##### Given records #####

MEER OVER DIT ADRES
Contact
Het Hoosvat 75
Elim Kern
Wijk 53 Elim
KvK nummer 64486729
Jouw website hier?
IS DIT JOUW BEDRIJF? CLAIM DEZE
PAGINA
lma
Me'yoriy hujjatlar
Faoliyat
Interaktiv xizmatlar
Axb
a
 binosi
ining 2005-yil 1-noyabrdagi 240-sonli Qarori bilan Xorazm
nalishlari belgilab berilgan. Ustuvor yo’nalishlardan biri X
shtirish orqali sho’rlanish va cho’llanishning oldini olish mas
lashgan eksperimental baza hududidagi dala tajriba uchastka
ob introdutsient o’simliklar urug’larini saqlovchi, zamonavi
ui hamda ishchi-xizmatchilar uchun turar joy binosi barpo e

#####
##### Given records #####

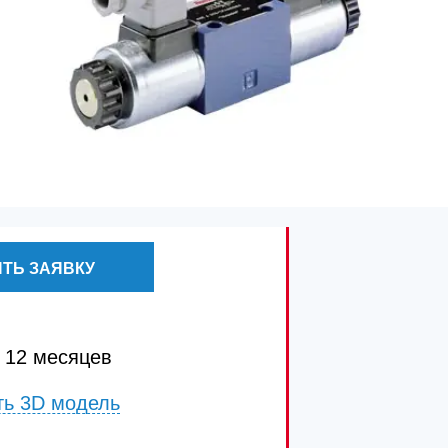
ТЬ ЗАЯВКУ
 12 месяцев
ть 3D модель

#####
##### Given records #####

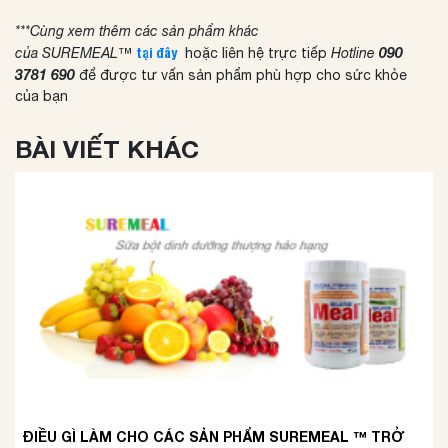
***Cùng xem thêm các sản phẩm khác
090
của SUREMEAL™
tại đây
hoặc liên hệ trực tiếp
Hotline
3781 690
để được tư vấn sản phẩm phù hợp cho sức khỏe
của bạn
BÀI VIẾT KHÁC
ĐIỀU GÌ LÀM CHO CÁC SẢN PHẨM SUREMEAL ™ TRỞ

#####

What the task asks: Above are the records. Copy every line in them holding "binosi".

Response for this exercise:
 binosi
ui hamda ishchi-xizmatchilar uchun turar joy binosi barpo e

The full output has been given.